Segment Open

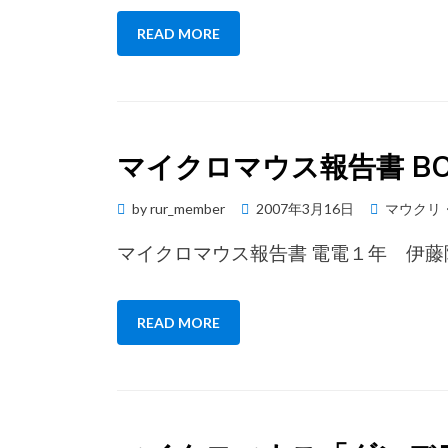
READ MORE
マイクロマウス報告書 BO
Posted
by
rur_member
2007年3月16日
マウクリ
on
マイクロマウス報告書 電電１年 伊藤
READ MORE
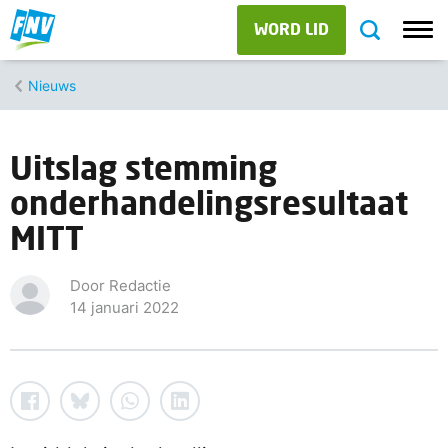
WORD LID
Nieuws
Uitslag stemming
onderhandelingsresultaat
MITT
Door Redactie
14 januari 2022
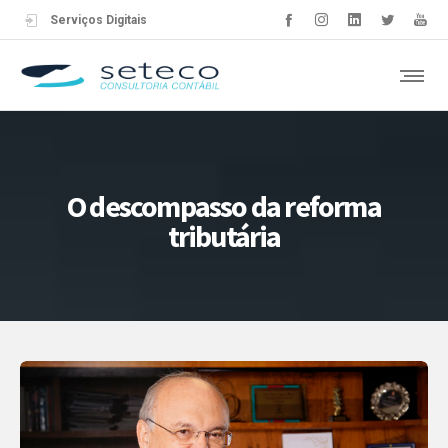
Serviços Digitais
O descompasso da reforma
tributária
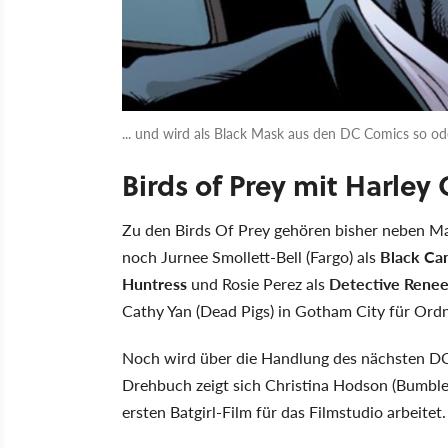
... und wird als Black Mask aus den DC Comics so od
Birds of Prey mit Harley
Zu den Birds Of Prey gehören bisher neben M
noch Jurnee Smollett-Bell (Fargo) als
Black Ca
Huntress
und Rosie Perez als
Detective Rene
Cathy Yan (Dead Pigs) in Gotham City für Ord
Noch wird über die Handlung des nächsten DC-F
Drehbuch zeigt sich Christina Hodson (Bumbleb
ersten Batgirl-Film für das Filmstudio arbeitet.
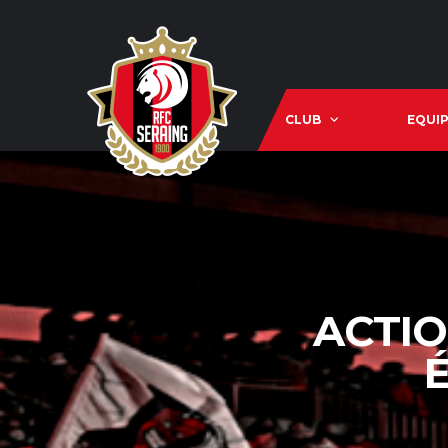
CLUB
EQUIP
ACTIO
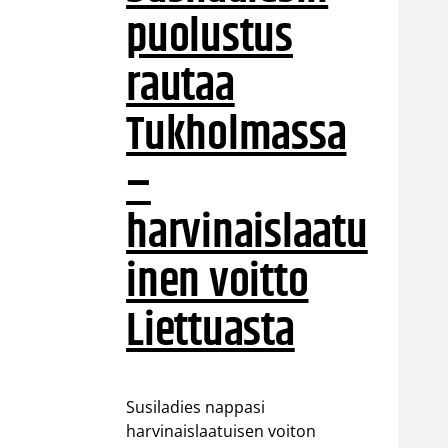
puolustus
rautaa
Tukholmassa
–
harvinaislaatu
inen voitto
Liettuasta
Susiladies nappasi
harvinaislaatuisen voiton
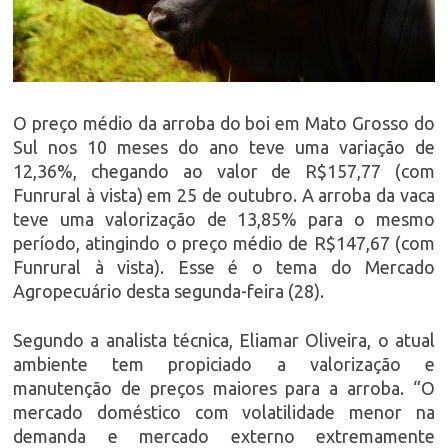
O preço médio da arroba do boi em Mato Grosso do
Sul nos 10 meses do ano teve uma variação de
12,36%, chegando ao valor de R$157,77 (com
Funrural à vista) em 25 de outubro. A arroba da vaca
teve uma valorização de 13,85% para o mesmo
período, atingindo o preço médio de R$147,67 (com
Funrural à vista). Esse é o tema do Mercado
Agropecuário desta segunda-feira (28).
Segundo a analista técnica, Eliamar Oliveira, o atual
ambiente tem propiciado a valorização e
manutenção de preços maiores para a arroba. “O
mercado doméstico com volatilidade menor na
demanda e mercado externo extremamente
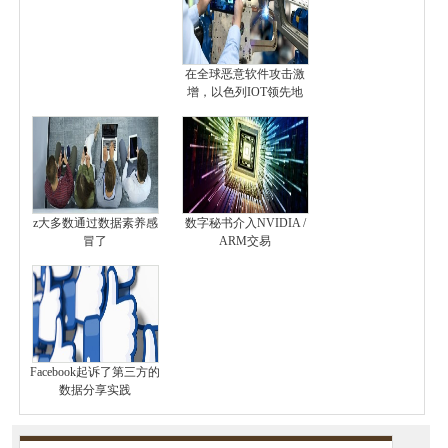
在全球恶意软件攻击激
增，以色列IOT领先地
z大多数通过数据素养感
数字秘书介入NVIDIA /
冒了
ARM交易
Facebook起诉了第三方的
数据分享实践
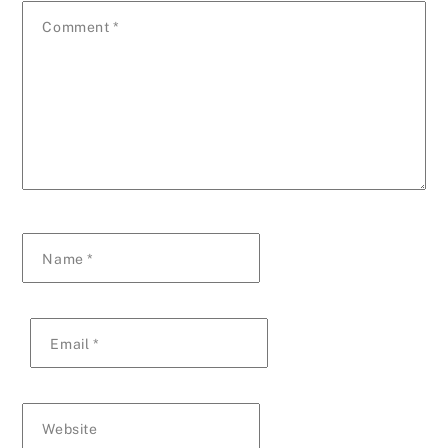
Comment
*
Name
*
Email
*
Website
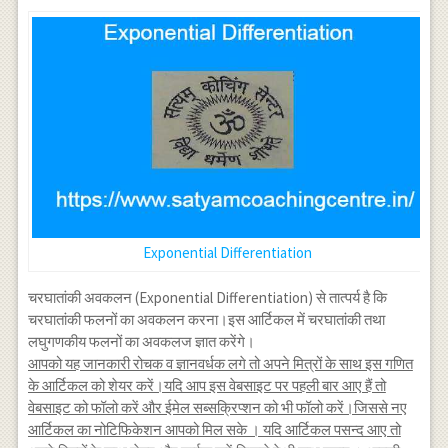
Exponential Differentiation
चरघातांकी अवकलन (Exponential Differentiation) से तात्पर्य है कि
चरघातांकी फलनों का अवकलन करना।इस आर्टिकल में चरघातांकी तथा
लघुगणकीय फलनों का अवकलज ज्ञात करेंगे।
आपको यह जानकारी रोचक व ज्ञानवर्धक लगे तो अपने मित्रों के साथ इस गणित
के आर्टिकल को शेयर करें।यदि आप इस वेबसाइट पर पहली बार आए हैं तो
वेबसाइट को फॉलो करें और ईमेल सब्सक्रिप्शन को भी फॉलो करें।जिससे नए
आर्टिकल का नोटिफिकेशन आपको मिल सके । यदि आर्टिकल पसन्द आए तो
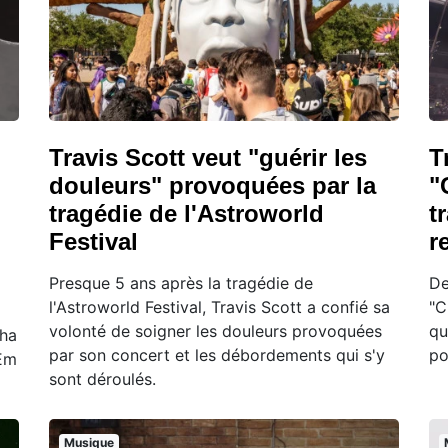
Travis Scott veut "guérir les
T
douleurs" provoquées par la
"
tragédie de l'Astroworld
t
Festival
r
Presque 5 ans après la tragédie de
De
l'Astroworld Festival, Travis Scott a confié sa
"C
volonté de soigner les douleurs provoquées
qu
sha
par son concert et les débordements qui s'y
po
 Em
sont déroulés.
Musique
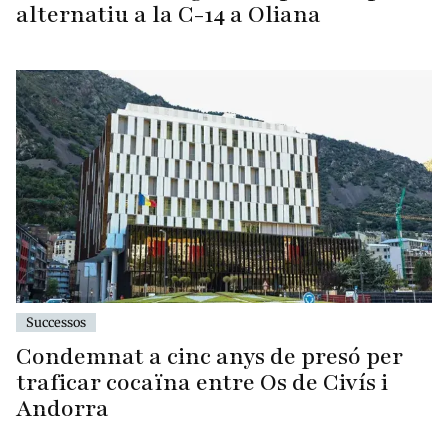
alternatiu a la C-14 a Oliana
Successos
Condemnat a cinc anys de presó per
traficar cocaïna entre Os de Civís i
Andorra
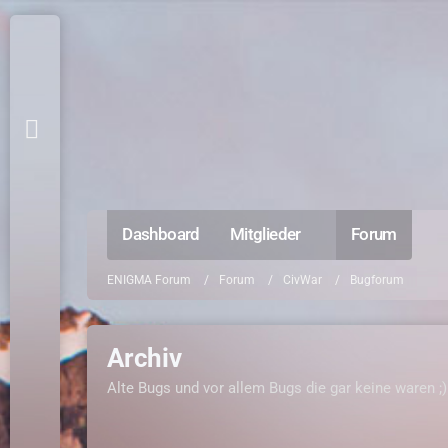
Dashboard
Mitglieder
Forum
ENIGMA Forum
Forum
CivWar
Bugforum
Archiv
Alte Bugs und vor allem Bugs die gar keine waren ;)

Segment Closed

The result should be the full set of entries above, restated exactly and without images.

READ MORE
マイクロマウス報告書 BO
Posted
by
rur_member
2007年3月16日
マウクリ
on
マイクロマウス報告書 電電１年 伊藤
READ MORE
WORD LID
Nieuws
Uitslag stemming
onderhandelingsresultaat
MITT
Door Redactie
14 januari 2022
Serviços Digitais
O descompasso da reforma
tributária
... und wird als Black Mask aus den DC Comics so od
Birds of Prey mit Harley
Zu den Birds Of Prey gehören bisher neben M
noch Jurnee Smollett-Bell (Fargo) als
Black Ca
Huntress
und Rosie Perez als
Detective Rene
Cathy Yan (Dead Pigs) in Gotham City für Ord
Noch wird über die Handlung des nächsten DC-F
Drehbuch zeigt sich Christina Hodson (Bumbleb
ersten Batgirl-Film für das Filmstudio arbeitet.
CLUB
EQUIP
ACTIO
puolustus
rautaa
Tukholmassa
–
harvinaislaatu
inen voitto
Liettuasta
Susiladies nappasi
harvinaislaatuisen voiton
O preço médio da arroba do boi em Mato Grosso do
Sul nos 10 meses do ano teve uma variação de
12,36%, chegando ao valor de R$157,77 (com
Funrural à vista) em 25 de outubro. A arroba da vaca
teve uma valorização de 13,85% para o mesmo
período, atingindo o preço médio de R$147,67 (com
Funrural à vista). Esse é o tema do Mercado
Agropecuário desta segunda-feira (28).
Segundo a analista técnica, Eliamar Oliveira, o atual
ambiente tem propiciado a valorização e
manutenção de preços maiores para a arroba. “O
mercado doméstico com volatilidade menor na
demanda e mercado externo extremamente
在全球恶意软件攻击激
增，以色列IOT领先地
z大多数通过数据素养感
数字秘书介入NVIDIA /
冒了
ARM交易
Facebook起诉了第三方的
数据分享实践
Comment
*
Name
*
Email
*
Website
Exponential Differentiation
चरघातांकी अवकलन (Exponential Differentiation) से तात्पर्य है कि
चरघातांकी फलनों का अवकलन करना।इस आर्टिकल में चरघातांकी तथा
लघुगणकीय फलनों का अवकलज ज्ञात करेंगे।
आपको यह जानकारी रोचक व ज्ञानवर्धक लगे तो अपने मित्रों के साथ इस गणित
के आर्टिकल को शेयर करें।यदि आप इस वेबसाइट पर पहली बार आए हैं तो
वेबसाइट को फॉलो करें और ईमेल सब्सक्रिप्शन को भी फॉलो करें।जिससे नए
आर्टिकल का नोटिफिकेशन आपको मिल सके । यदि आर्टिकल पसन्द आए तो
Travis Scott veut "guérir les
T
douleurs" provoquées par la
"
tragédie de l'Astroworld
t
Festival
r
Presque 5 ans après la tragédie de
De
l'Astroworld Festival, Travis Scott a confié sa
"C
volonté de soigner les douleurs provoquées
qu
sha
par son concert et les débordements qui s'y
po
 Em
sont déroulés.
Musique
alternatiu a la C-14 a Oliana
Successos
Condemnat a cinc anys de presó per
traficar cocaïna entre Os de Civís i
Andorra
Dashboard
Mitglieder
Forum
ENIGMA Forum
Forum
CivWar
Bugforum
Archiv
Alte Bugs und vor allem Bugs die gar keine waren ;)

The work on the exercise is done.